Trevor Phillips has accused the BBC of “whitewashing” crime stories by not addressing the high number of black-on-black stabbings, and warned politicians and police to stop ignoring the links between race and gang violence.

Mr Phillips, the former head of the United Kingdom’s Equality and Human Rights Commission (ECHR), made the comments in an opinion piece in The Telegraph on Friday, following a string of stabbings in London and Birmingham.

Referencing a report released on Thursday which revealed that some 27,000 under-19s in England identify themselves as being part of a gang, Mr Phillips noted that in terms of youth gang violence, “black boys are more than 20 times as likely to be involved in serious attacks compared with their white peers.”

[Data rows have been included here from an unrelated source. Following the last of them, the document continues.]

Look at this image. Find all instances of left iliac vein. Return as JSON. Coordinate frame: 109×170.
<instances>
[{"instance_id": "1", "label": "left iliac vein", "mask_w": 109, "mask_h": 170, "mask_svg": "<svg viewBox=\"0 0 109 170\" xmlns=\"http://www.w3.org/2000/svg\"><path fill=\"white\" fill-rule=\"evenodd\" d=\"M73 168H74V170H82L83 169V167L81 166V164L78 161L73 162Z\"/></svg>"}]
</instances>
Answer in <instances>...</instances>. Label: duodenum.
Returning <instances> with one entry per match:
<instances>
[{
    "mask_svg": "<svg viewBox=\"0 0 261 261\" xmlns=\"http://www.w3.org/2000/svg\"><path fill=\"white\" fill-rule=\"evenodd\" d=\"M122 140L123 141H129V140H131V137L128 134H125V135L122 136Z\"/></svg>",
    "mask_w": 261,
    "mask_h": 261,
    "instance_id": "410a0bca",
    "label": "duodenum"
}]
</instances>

“Yet, to read our newspapers and to listen to our media, you would imagine that race played no part in this issue at all,” the Policy Exchange think tank senior fellow wrote.

“The BBC in particular is guilty of whitewashing the truth. Its defence is that race should only be reported where it is relevant. Yet it has no qualms about routinely describing stop and search by police in racial terms.”

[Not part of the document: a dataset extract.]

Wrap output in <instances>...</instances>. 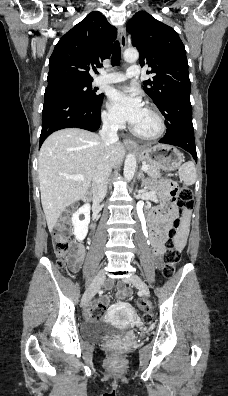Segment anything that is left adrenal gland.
<instances>
[{"instance_id": "1", "label": "left adrenal gland", "mask_w": 228, "mask_h": 396, "mask_svg": "<svg viewBox=\"0 0 228 396\" xmlns=\"http://www.w3.org/2000/svg\"><path fill=\"white\" fill-rule=\"evenodd\" d=\"M137 178L142 180L141 186H144L146 184V178L142 170L139 171Z\"/></svg>"}]
</instances>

“The daily parade of dark faces in items about knife crime tells its own story,” he remarked. “And the routine appearance of such individuals as ‘Olu from Brixton’ in radio interviews would provoke howls of ‘racist dog-whistling’ around Broadcasting House were the BBC’s own journalists not so deeply complicit in the silence.”

Admonishing police, the media, and politicians for wasting time and resources by arguing over police numbers and “tough tactics”, Mr Phillips said, “We need to focus honestly on who is dying and who is doing the killing if we are to stop the carnage.”

Across England, nine males have died, mostly as a result of a stabbing, in the past week, with three under-19s being stabbed to death in Birmingham in less than two weeks.

Normally associated with London, the issue of youth knife violence in the Midlands city hit the headlines after the fatal stabbing of three minority ethnic males, Hazrat Umar, 18, Abdullah Muhammad, 16, and Sidali Mohamed, 16.

The string of youth murders resulted in West Midlands Police chief constable Dave Thompson declaring knife crime “an emergency”, with 269 knife crimes recorded in Birmingham so far this year, 97 of which were stabbings.

Birmingham, Britain’s second-largest city, saw its bloodiest year in a decade in 2018, with the city’s murder rate per capita between April and September being higher than for that same period in London.